_PROBLEM TO SOLVE_
From the records below, please print only the lines from the one containing "Κολοκάση, της είπα, είναι" through the one containing "offering portfolio management", both included. Skip the pictures.

_DATASET_

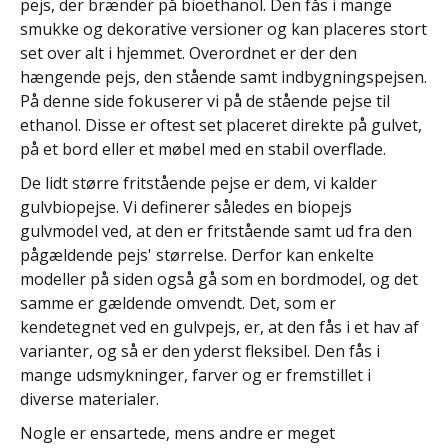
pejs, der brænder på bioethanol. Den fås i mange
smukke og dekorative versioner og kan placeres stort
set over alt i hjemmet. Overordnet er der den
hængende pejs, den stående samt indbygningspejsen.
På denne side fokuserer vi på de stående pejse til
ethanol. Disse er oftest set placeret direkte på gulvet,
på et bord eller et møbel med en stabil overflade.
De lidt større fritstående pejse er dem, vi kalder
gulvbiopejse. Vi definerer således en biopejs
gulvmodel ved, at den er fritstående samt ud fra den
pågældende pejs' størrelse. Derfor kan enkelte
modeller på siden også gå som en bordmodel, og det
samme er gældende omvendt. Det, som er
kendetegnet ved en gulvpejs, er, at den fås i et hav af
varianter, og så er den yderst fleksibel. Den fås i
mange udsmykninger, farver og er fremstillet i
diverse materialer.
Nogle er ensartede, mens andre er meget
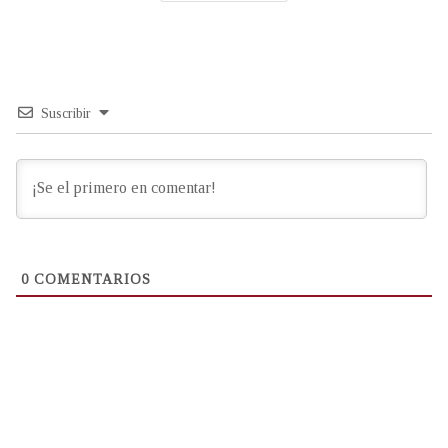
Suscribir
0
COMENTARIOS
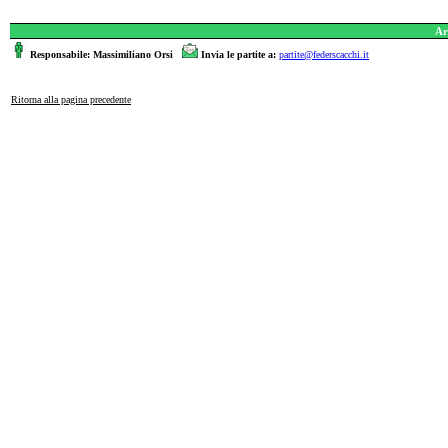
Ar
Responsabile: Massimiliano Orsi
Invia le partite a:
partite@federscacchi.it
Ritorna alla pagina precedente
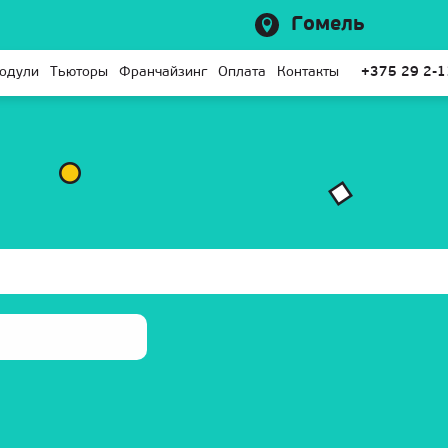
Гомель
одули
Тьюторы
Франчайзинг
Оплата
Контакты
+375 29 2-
* * *
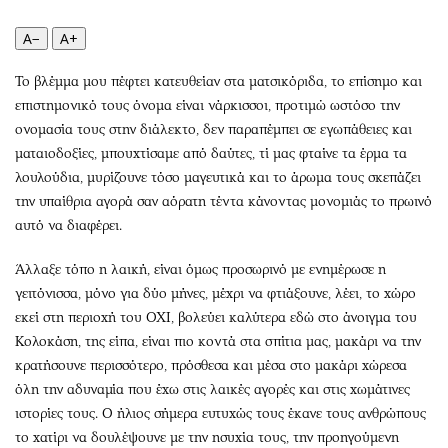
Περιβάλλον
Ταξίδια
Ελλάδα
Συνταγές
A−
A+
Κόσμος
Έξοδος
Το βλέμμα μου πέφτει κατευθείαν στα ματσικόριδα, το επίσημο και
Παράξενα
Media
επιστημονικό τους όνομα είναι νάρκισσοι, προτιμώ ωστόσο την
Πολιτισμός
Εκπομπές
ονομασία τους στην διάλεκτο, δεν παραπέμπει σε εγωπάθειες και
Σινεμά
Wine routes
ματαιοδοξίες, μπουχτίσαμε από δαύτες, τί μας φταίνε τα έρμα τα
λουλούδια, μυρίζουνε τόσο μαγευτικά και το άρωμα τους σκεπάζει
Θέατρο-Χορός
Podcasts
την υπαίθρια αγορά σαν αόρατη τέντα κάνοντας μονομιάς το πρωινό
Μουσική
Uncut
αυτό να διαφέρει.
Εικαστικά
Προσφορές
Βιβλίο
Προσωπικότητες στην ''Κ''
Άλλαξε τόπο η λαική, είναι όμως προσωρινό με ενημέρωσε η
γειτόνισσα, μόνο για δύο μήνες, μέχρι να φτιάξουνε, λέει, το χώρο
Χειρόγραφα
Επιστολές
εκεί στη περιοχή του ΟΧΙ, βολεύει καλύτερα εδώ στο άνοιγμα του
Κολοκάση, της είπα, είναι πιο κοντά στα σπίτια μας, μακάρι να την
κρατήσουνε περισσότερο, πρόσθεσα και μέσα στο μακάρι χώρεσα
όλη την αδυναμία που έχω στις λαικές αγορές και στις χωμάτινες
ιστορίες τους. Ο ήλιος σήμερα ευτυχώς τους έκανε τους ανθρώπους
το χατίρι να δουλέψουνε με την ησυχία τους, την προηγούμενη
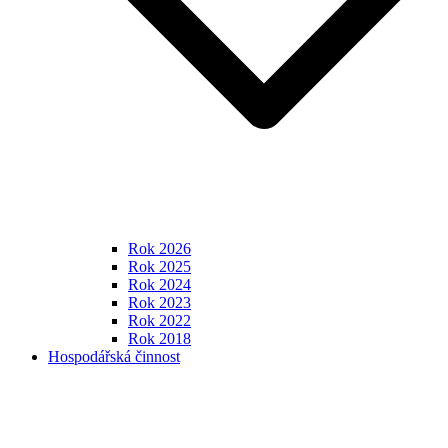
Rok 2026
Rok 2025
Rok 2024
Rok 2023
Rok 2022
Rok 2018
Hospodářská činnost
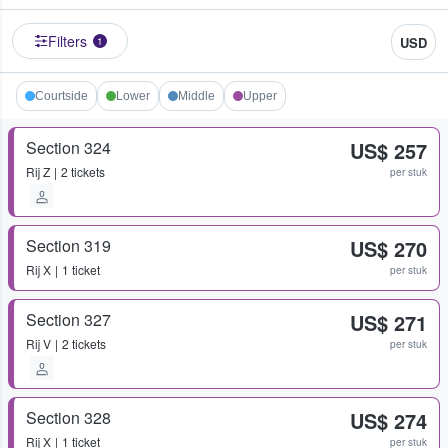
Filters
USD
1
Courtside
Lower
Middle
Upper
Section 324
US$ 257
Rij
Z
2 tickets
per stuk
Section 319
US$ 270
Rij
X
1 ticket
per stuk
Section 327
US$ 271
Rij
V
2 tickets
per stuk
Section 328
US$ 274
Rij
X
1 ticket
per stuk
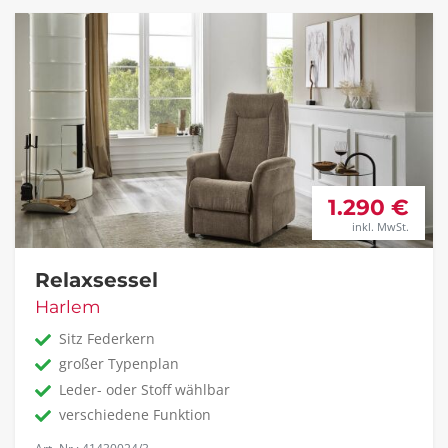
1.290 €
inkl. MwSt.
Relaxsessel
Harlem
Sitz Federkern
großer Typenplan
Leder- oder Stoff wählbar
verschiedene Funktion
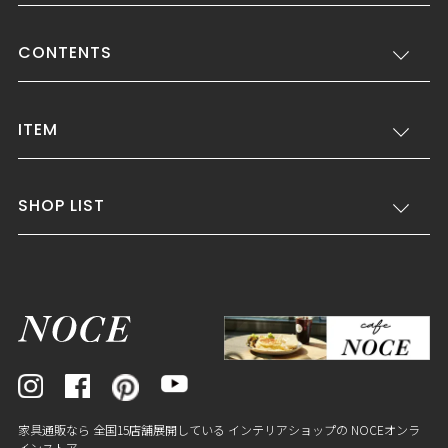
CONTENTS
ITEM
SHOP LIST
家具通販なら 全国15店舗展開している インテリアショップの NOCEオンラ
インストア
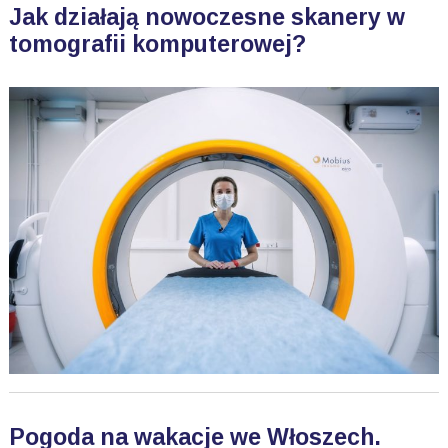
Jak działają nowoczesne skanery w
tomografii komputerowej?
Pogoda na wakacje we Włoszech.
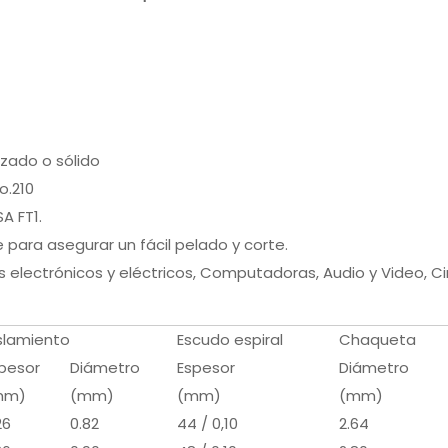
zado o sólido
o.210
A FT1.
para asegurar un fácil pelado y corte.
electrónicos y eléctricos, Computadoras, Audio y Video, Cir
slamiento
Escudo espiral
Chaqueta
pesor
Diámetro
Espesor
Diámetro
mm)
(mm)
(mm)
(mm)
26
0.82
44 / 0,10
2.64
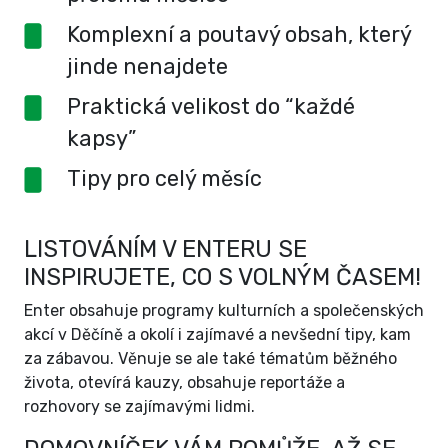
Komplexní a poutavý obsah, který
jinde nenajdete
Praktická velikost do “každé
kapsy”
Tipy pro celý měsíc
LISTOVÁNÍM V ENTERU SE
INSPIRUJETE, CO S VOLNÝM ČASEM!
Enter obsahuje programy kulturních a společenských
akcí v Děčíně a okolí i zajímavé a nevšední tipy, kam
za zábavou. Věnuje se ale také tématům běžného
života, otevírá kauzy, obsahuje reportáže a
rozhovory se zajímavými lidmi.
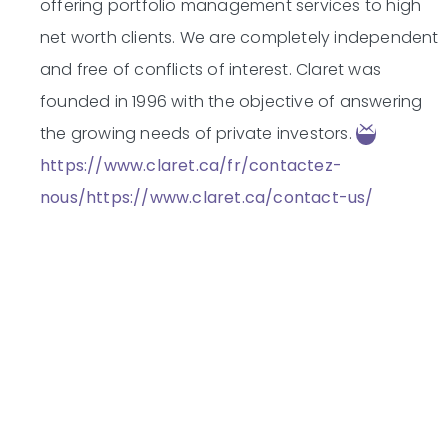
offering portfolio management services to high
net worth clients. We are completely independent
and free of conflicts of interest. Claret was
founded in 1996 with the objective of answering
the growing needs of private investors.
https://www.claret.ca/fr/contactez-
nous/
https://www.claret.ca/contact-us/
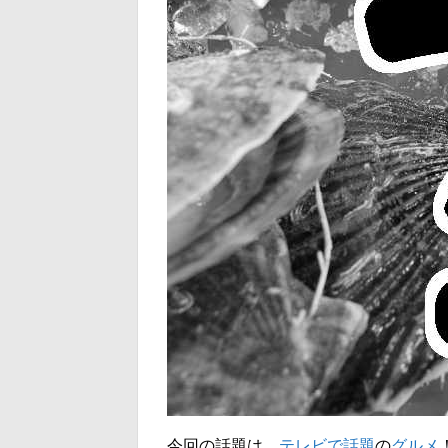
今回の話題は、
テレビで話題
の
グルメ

_EXERCISE OUTPUT_
Κολοκάση, της είπα, είναι πιο κοντά στα σπίτια μας, μακάρι να την
κρατήσουνε περισσότερο, πρόσθεσα και μέσα στο μακάρι χώρεσα
όλη την αδυναμία που έχω στις λαικές αγορές και στις χωμάτινες
ιστορίες τους. Ο ήλιος σήμερα ευτυχώς τους έκανε τους ανθρώπους
το χατίρι να δουλέψουνε με την ησυχία τους, την προηγούμενη
Rok 2026
Rok 2025
Rok 2024
Rok 2023
Rok 2022
Rok 2018
Hospodářská činnost
Filters
USD
1
Courtside
Lower
Middle
Upper
Section 324
US$ 257
Rij
Z
2 tickets
per stuk
Section 319
US$ 270
Rij
X
1 ticket
per stuk
Section 327
US$ 271
Rij
V
2 tickets
per stuk
Section 328
US$ 274
Rij
X
1 ticket
per stuk
1.290 €
inkl. MwSt.
Relaxsessel
Harlem
Sitz Federkern
großer Typenplan
Leder- oder Stoff wählbar
verschiedene Funktion
CONTENTS
ITEM
SHOP LIST
家具通販なら 全国15店舗展開している インテリアショップの NOCEオンラ
インストア
Jak działają nowoczesne skanery w
tomografii komputerowej?
Pogoda na wakacje we Włoszech.
zado o sólido
o.210
A FT1.
para asegurar un fácil pelado y corte.
electrónicos y eléctricos, Computadoras, Audio y Video, Cir
slamiento
Escudo espiral
Chaqueta
pesor
Diámetro
Espesor
Diámetro
mm)
(mm)
(mm)
(mm)
26
0.82
44 / 0,10
2.64
Komplexní a poutavý obsah, který
jinde nenajdete
Praktická velikost do “každé
kapsy”
Tipy pro celý měsíc
LISTOVÁNÍM V ENTERU SE
INSPIRUJETE, CO S VOLNÝM ČASEM!
Enter obsahuje programy kulturních a společenských
akcí v Děčíně a okolí i zajímavé a nevšední tipy, kam
za zábavou. Věnuje se ale také tématům běžného
života, otevírá kauzy, obsahuje reportáže a
rozhovory se zajímavými lidmi.
offering portfolio management services to high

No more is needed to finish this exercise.